Minggu
lalu saya kembali Jum’atan di Graha CIMB Niaga Jalan Sudirman setelah lama
sekali nggak sholat Jum’at di situ
Dengan
gaya yang menarik Sang Khotib menceritakan “true story”... Seorang anak berumur
10 th namanya Umar. Dia anak pengusaha sukses yang kaya raya. Oleh ayahnya si
Umar di sekolahkan di SD Internasional paling bergengsi di Jakarta... Tentu
bisa ditebak, bayarannya sangat mahal, tapi bagi si pengusaha, tentu bukan
masalah... Wong uangnya berlimpah… Si ayah berfikir kalau anaknya harus
mendapat bekal pendidikan terbaik di semua jenjang agar anaknya kelak menjadi
orang yang sukses mengikuti jejaknya...
Suatu
hari isterinya memberi tahu kalau Sabtu depan si ayah diundang menghadiri acara
“Father’s Day” di sekolah Umar... “Waduuuh saya sibuk Ma... Kamu aja deh yang
datang...” begitu ucap si ayah kepada isterinya... Bagi dia acara beginian
sangat nggak penting dibanding urusan bisnis besarnya.. Tapi kali ini isterinya
marah dan mengancam sebab sudah kesekian kalinya si ayah nggak pernah mau
datang ke acara anaknya... Dia malu karena anaknya selalu didampingi ibunya,
sedang anak-anak yang lain selalu didampingi ayahnya…
Nah
karena diancam isterinya, akhirnya si ayah mau hadir meski agak ogah-ogahan...

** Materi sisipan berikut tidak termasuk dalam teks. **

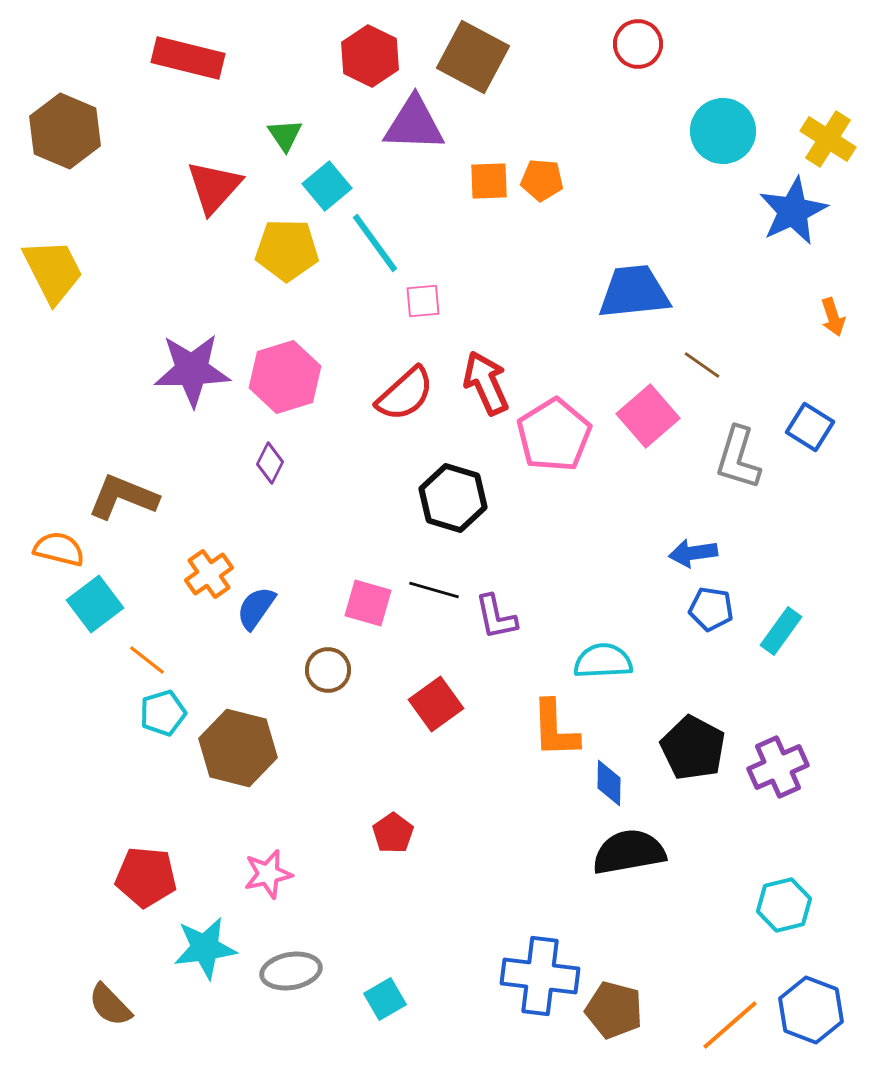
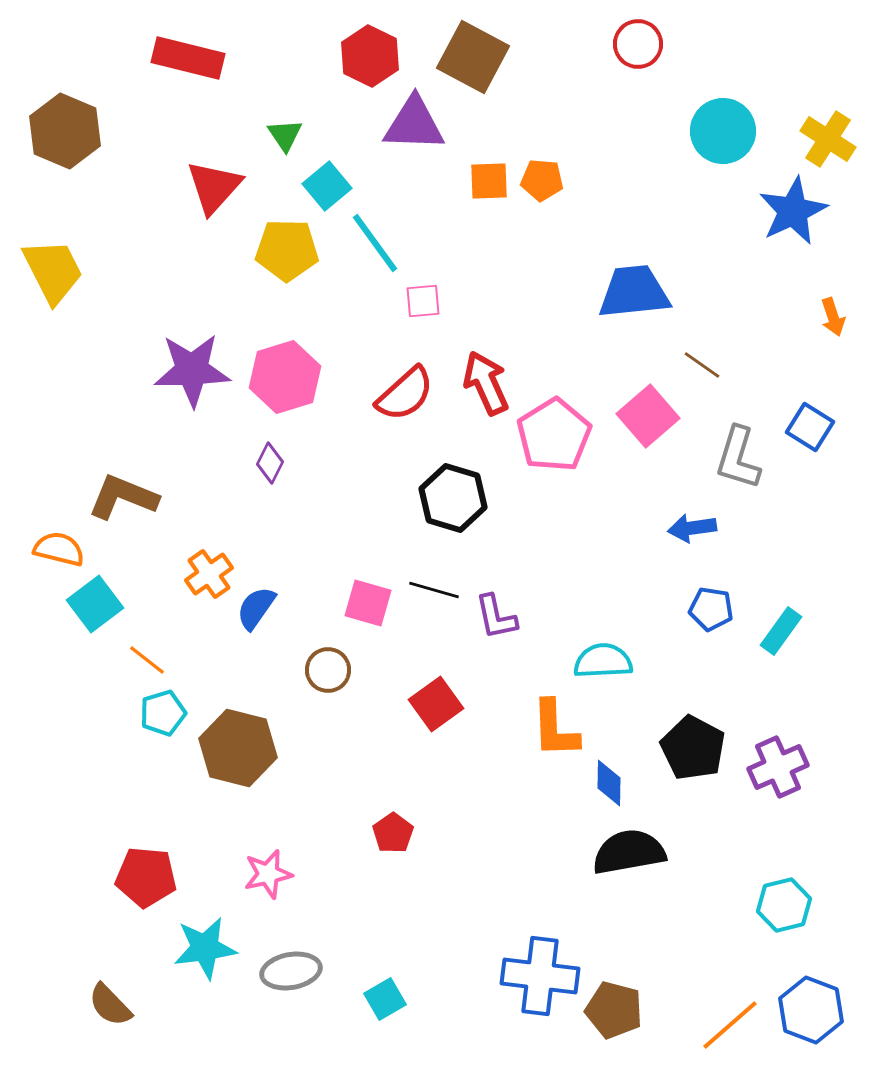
blue arrow at (693, 553): moved 1 px left, 25 px up
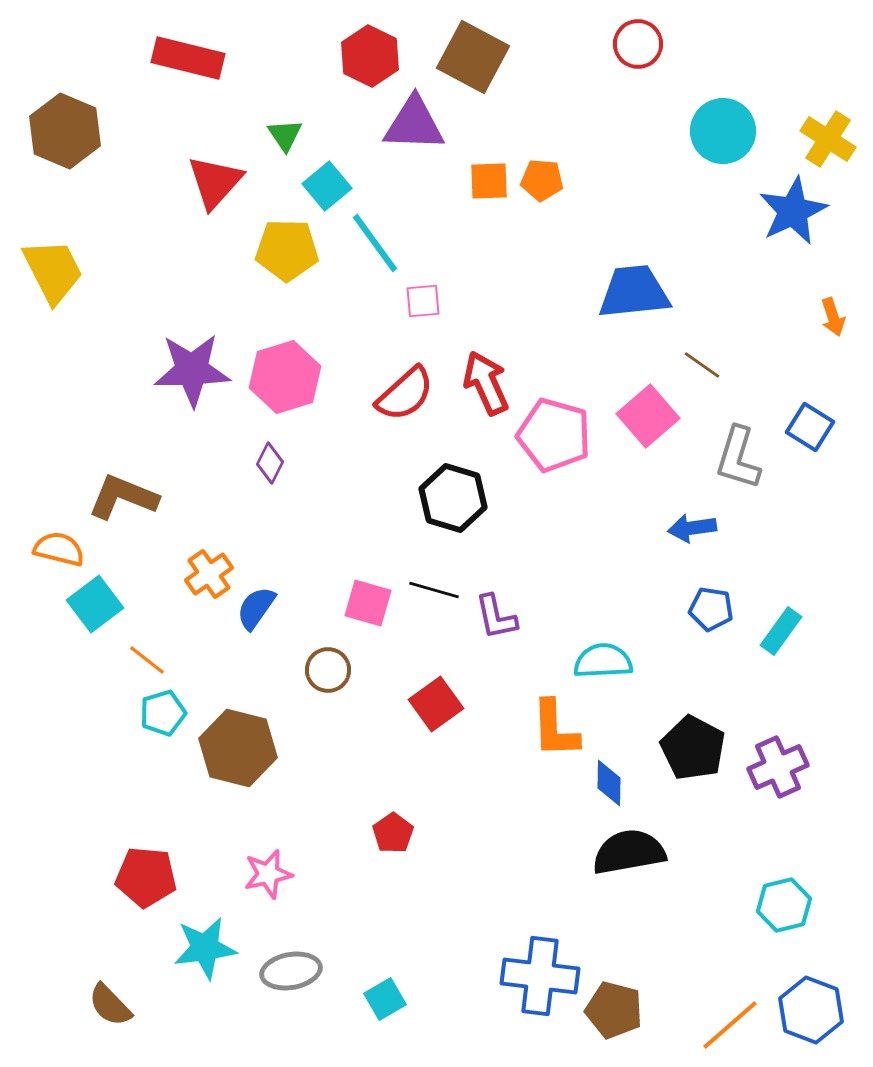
red triangle at (214, 187): moved 1 px right, 5 px up
pink pentagon at (554, 435): rotated 24 degrees counterclockwise
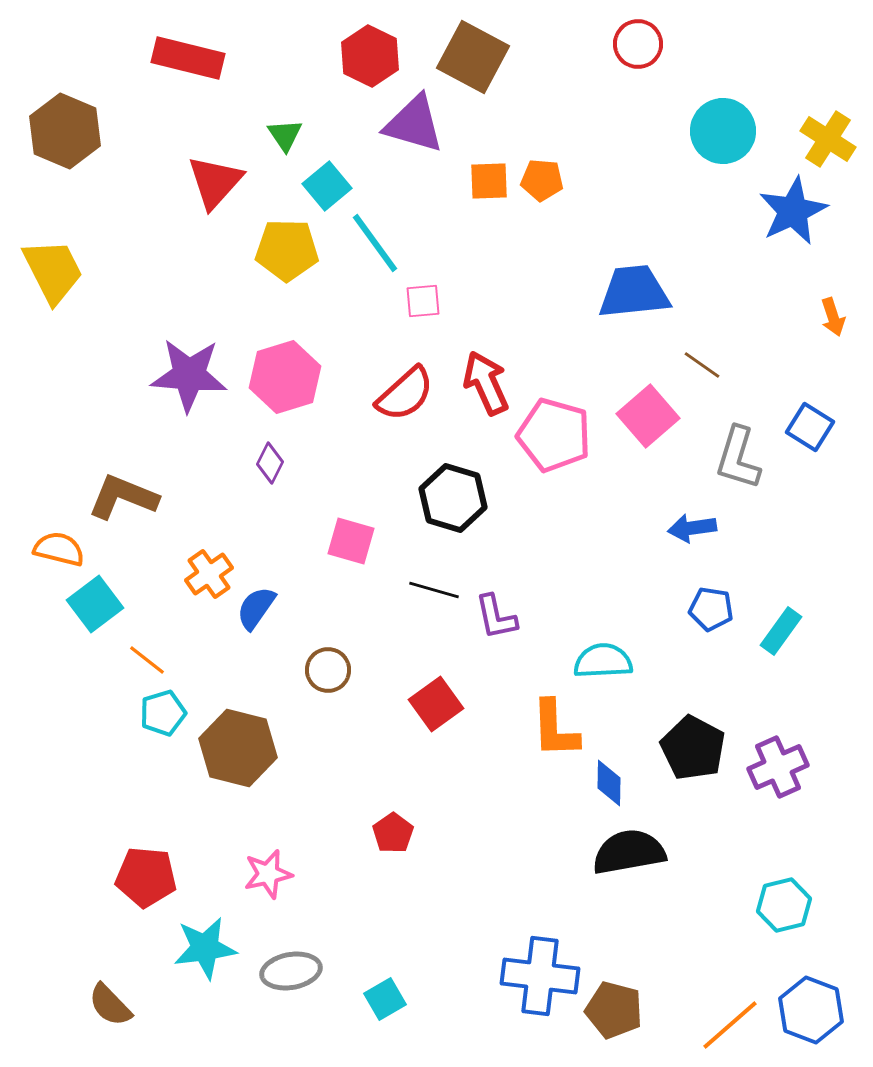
purple triangle at (414, 124): rotated 14 degrees clockwise
purple star at (192, 370): moved 3 px left, 5 px down; rotated 6 degrees clockwise
pink square at (368, 603): moved 17 px left, 62 px up
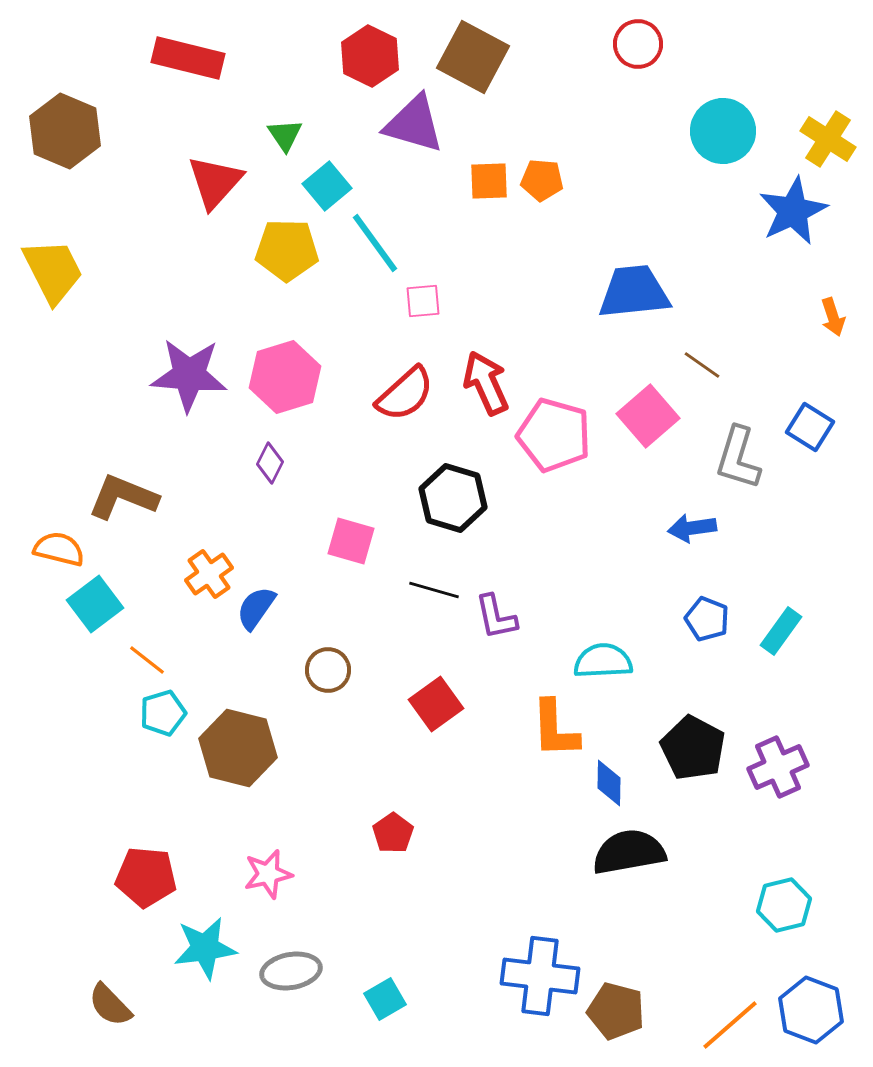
blue pentagon at (711, 609): moved 4 px left, 10 px down; rotated 12 degrees clockwise
brown pentagon at (614, 1010): moved 2 px right, 1 px down
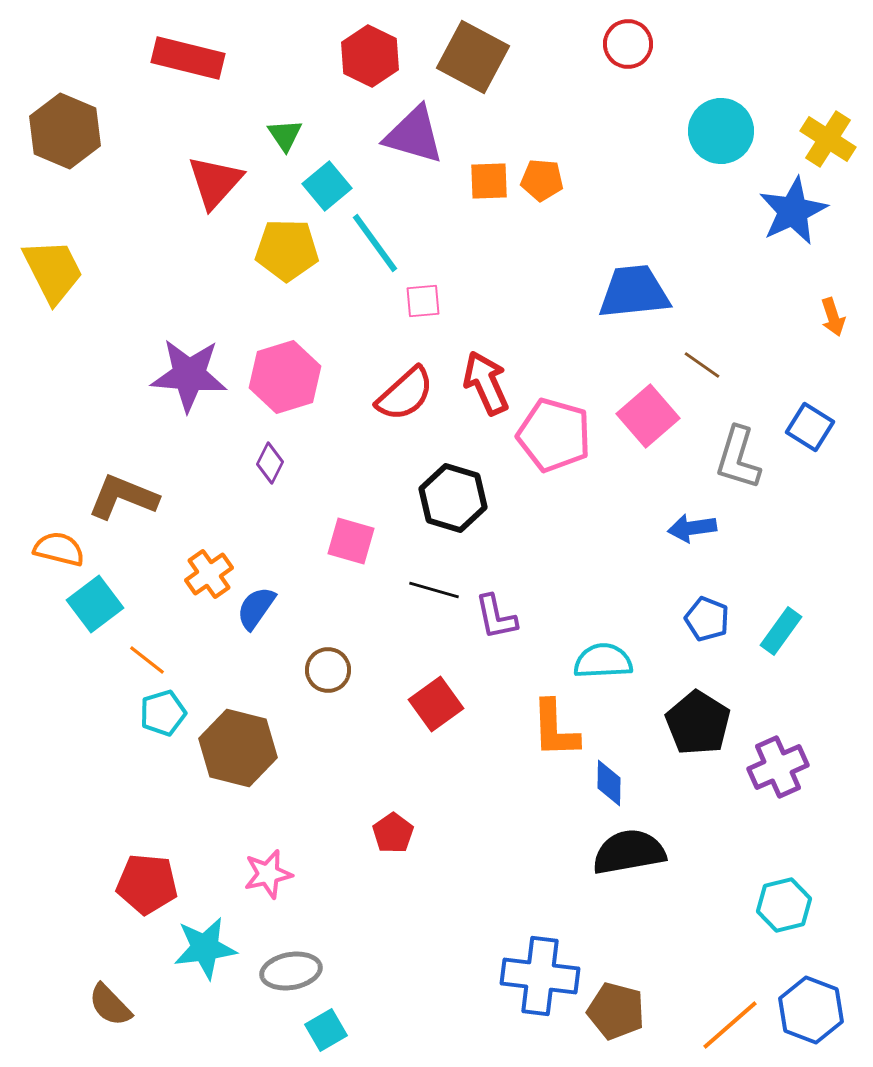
red circle at (638, 44): moved 10 px left
purple triangle at (414, 124): moved 11 px down
cyan circle at (723, 131): moved 2 px left
black pentagon at (693, 748): moved 5 px right, 25 px up; rotated 4 degrees clockwise
red pentagon at (146, 877): moved 1 px right, 7 px down
cyan square at (385, 999): moved 59 px left, 31 px down
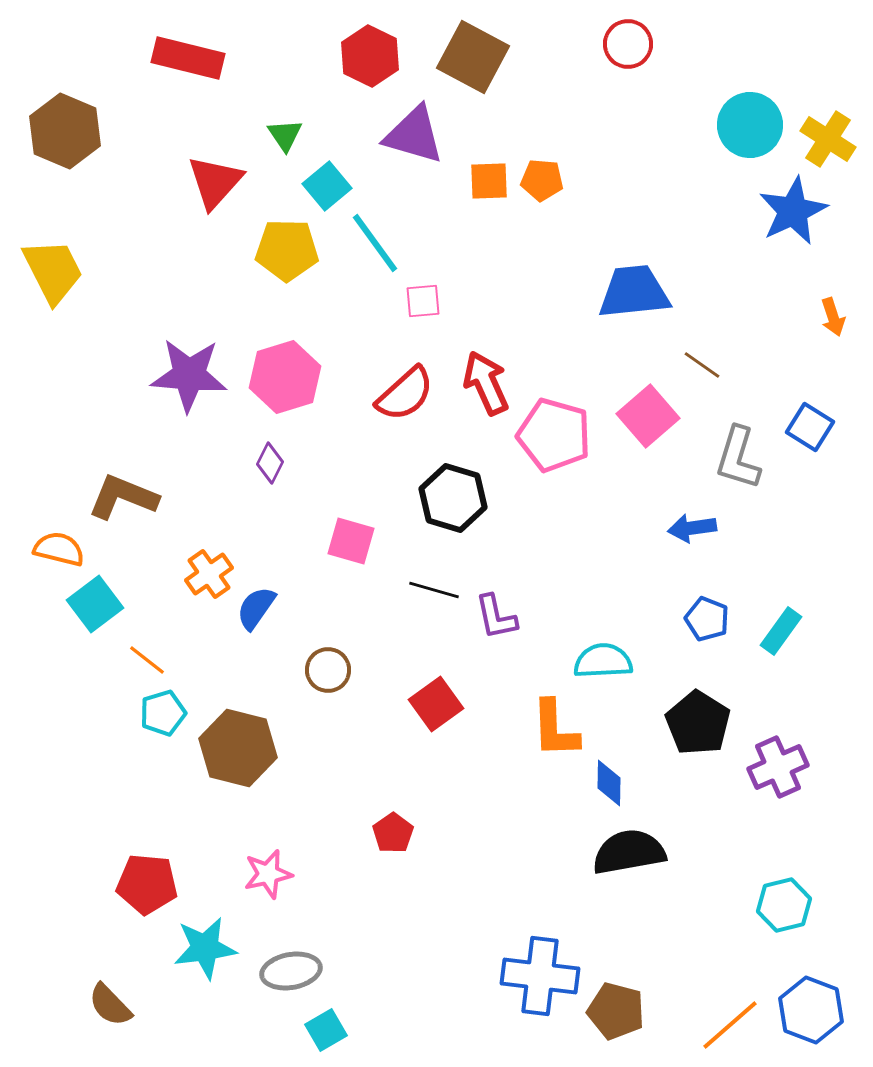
cyan circle at (721, 131): moved 29 px right, 6 px up
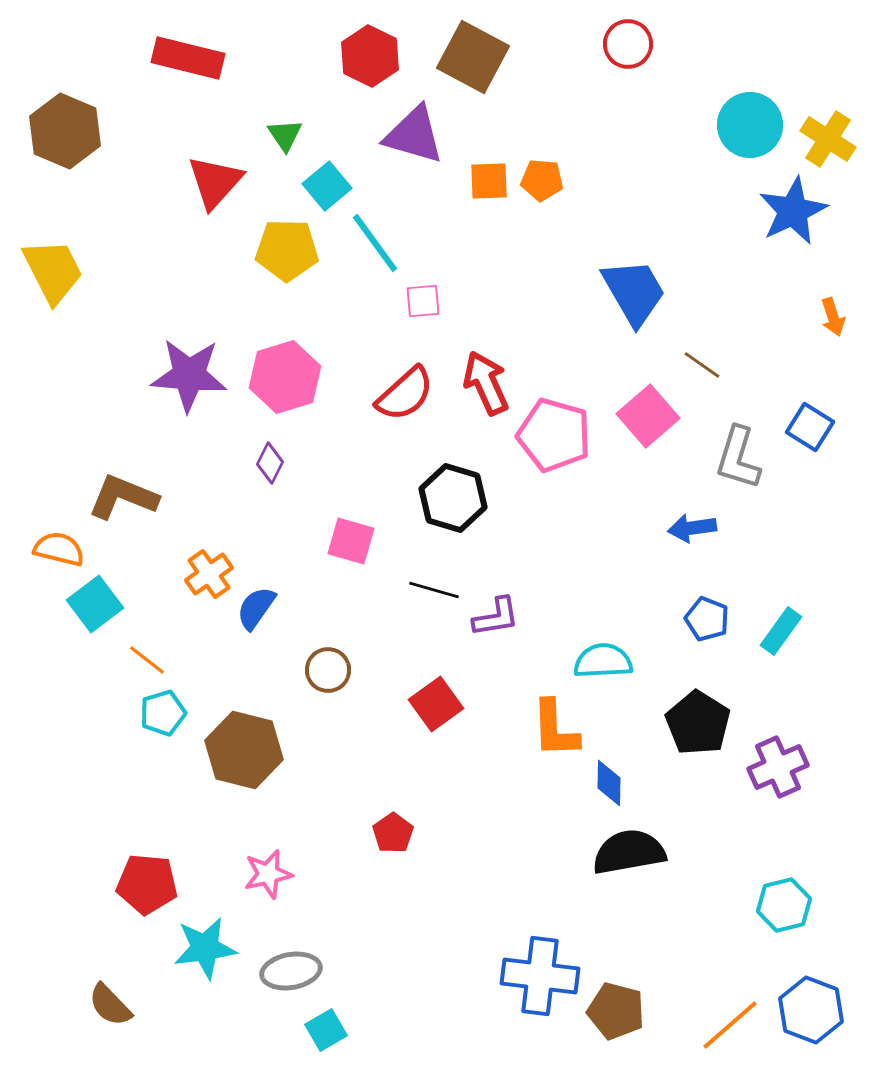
blue trapezoid at (634, 292): rotated 66 degrees clockwise
purple L-shape at (496, 617): rotated 87 degrees counterclockwise
brown hexagon at (238, 748): moved 6 px right, 2 px down
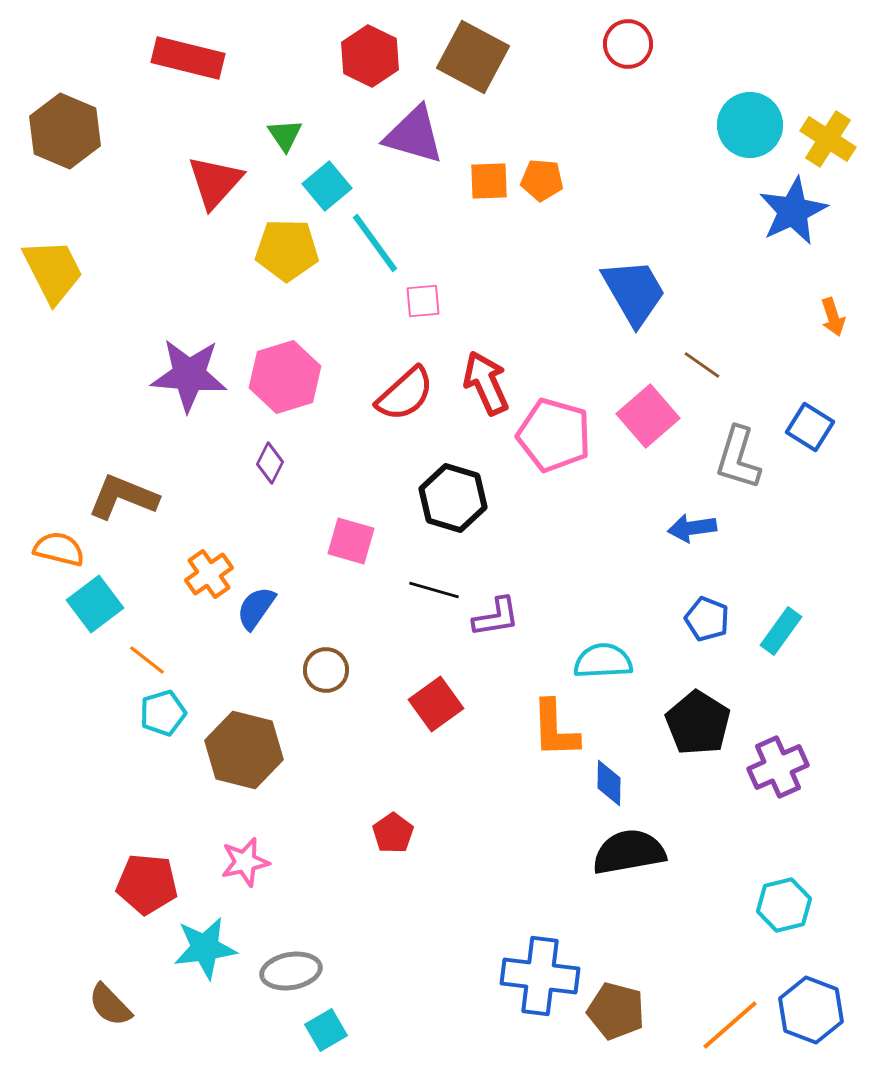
brown circle at (328, 670): moved 2 px left
pink star at (268, 874): moved 23 px left, 12 px up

"Father’s Day" adalah acara yg dikemas khusus dimana anak-anak saling
unjuk kemampuan di depan ayah-ayahnya.. Karena ayah si Umar ogah-ogahan maka
dia memilih duduk di paling belakang, sementara para ayah yang lain (terutama
yang muda-muda) berebut duduk di depan agar bisa menyemangati anak-anaknya yang
akan tampil di panggung…
Satu
persatu anak-anak menampilkan bakat dan kebolehannya masing-masing. Ada yang
menyanyi, menari, membaca puisi, pantomim, ada pula yang pamerkan lukisannya,
dll. Semua mendapat applause yang gegap-gempita dari ayah-ayah mereka… Tibalah
giliran si Umar dipanggil gurunya untuk menampilkan kebolehannya...
“Miss,
bolehkah saya panggil pak Arief..” tanya si Umar kpd gurunya. Pak Arief adalah
guru mengaji untuk kegiatan ekstra kurikuler di sekolah itu… ”Oh boleh..” begitu
jawab gurunya, dan Pak Ariefpun dipanggil ke panggung…
“Pak
Arief, bolehkah bapak membuka Kitab Suci Al Qur’an Surat 78 (An-Naba’)” begitu
Umar minta kepada guru ngajinya. ”Tentu saja boleh nak...” jawab Pak Arief...“
Tolong bapak perhatikan apakah bacaan saya ada yang salah..” Lalu si Umar mulai
melantunkan QS. An-Naba’ tanpa membaca mushafnya (dengan hapalan) dengan
lantunan irama yang persis seperti bacaan “Syaikh Sudais” (Imam Besar Masjidil
Haram)…
Semua
hadirin diam terpaku mendengarkan bacaan si Umar yang mendayu-dayu… Termasuk
ayah si Umar yg duduk dibelakang…”Stop... Kamu telah selesai membaca ayat 1 s/d
5 dengan sempurna, sekarang coba kamu baca ayat 9...” begitu kata Pak Arief
yang tiba-tiba memotong bacaan Umar. Lalu Umar pun membaca ayat 9…”Stop, coba
sekarang baca ayat 21...lalu ayat 33..” Setelah usai Umar membacanya lalu kata
Pak Arief “Sekarang kamu baca ayat 40 (ayat terakhir)”... Si Umarpun membaca
ayat ke 40 tsb sampai selesai”...
“Subhanallah…
Kamu hafal Surat An-Naba’ dengan sempurna nak…” begitu teriak Pak Arief sambil
mengucurkan air matanya…para hadirin yg muslimpun tak kuasa menahan airmatanya…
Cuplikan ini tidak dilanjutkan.